### What you need to do
For the listing below, give the number of lines that include "vous" and add nothing to it.

====== Data listing

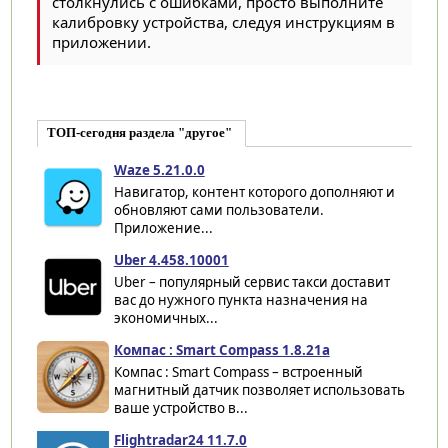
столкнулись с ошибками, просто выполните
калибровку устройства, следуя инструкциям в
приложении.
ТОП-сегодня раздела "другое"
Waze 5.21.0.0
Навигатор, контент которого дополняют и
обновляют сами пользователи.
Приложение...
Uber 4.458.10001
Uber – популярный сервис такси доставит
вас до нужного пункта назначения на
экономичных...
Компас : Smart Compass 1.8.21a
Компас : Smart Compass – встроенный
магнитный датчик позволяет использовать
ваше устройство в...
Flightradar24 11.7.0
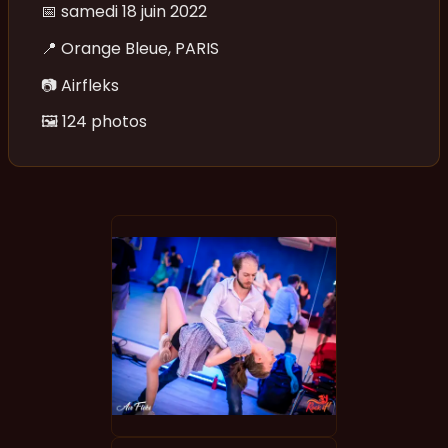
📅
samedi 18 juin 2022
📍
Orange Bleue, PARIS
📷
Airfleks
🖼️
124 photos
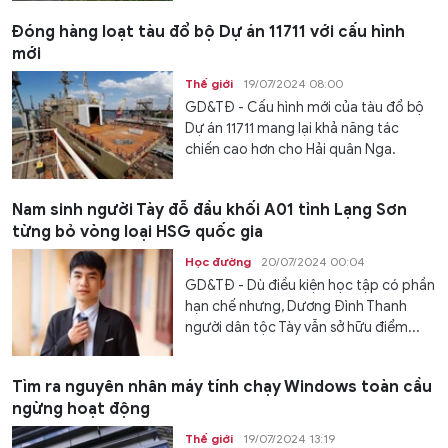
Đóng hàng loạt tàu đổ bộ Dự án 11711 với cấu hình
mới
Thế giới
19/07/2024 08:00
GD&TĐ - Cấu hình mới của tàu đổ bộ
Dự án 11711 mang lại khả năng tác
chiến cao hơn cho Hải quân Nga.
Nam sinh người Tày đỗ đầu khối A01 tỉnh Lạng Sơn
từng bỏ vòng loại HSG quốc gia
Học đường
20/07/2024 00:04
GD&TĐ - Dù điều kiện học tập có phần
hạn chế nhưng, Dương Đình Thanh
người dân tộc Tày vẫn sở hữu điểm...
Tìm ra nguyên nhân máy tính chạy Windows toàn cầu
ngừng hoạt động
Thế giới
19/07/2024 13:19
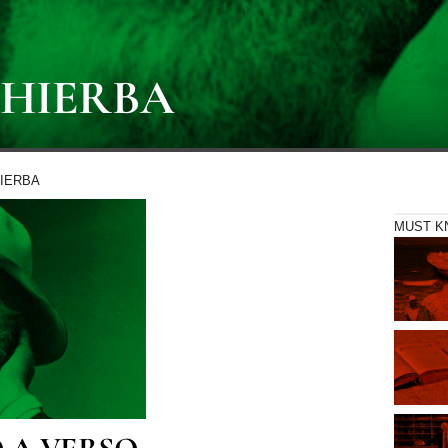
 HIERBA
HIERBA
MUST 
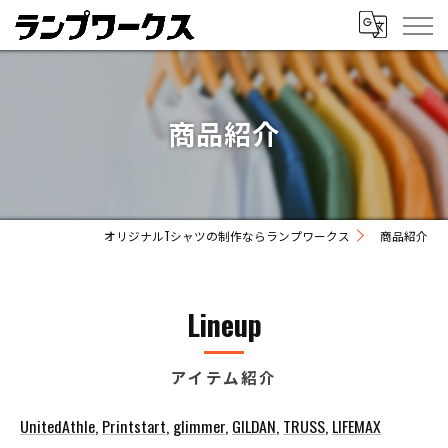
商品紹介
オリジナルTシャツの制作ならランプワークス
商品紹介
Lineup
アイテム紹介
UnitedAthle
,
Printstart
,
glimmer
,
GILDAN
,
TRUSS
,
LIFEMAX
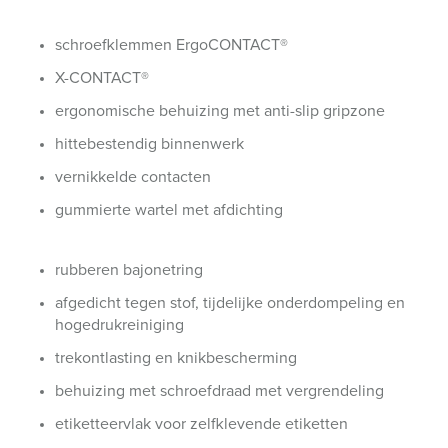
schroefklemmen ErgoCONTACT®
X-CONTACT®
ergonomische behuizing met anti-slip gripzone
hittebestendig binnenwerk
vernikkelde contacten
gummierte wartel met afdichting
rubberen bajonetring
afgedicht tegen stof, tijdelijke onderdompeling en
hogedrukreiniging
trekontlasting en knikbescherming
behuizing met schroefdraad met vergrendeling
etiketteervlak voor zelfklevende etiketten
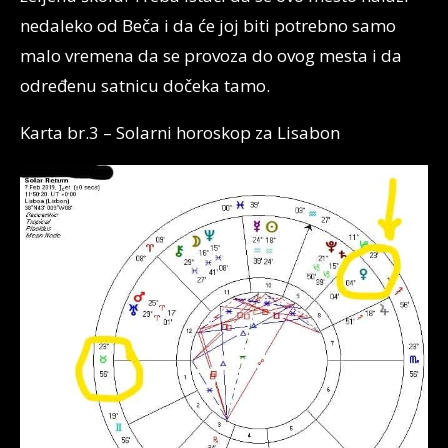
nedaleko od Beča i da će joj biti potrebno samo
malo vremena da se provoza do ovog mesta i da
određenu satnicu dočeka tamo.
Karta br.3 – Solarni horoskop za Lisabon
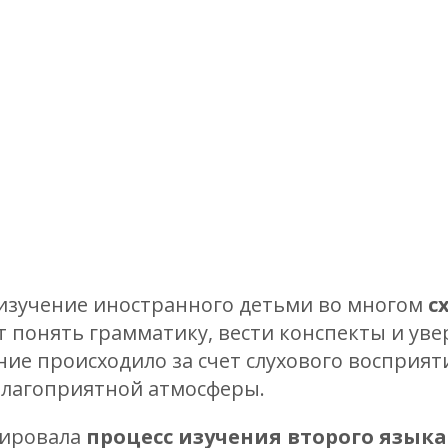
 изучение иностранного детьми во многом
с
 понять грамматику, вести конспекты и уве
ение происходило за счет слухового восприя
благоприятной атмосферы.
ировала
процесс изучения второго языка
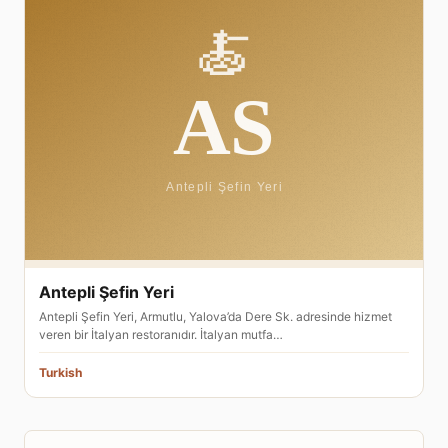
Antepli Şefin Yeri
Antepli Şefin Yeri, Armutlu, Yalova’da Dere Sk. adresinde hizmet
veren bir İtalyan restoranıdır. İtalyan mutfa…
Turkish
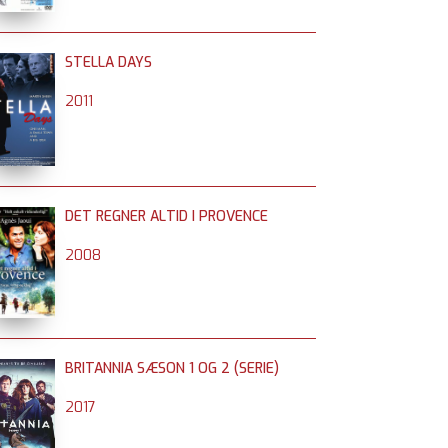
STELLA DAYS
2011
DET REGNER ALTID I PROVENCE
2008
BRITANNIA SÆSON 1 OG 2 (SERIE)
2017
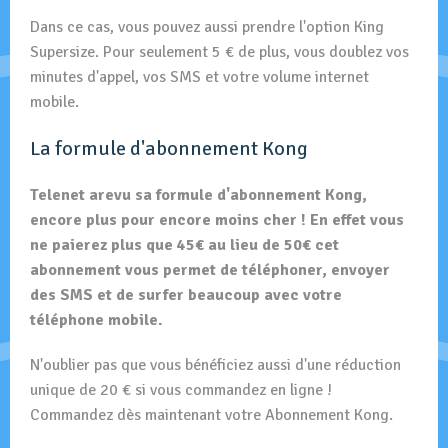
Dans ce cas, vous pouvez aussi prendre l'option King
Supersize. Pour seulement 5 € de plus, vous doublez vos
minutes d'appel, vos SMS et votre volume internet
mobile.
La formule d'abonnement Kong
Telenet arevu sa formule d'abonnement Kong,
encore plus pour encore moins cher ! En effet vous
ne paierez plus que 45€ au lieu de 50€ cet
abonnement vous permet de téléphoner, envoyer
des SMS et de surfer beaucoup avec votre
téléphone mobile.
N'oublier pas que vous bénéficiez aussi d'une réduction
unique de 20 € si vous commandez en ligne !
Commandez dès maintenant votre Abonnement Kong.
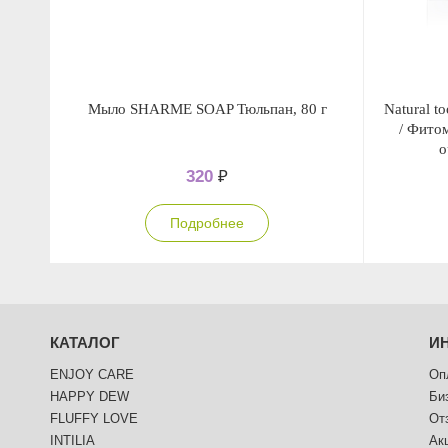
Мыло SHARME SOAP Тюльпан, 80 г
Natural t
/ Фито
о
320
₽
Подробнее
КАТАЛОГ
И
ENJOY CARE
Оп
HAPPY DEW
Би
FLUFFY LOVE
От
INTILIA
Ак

============

### Result of the exercise
6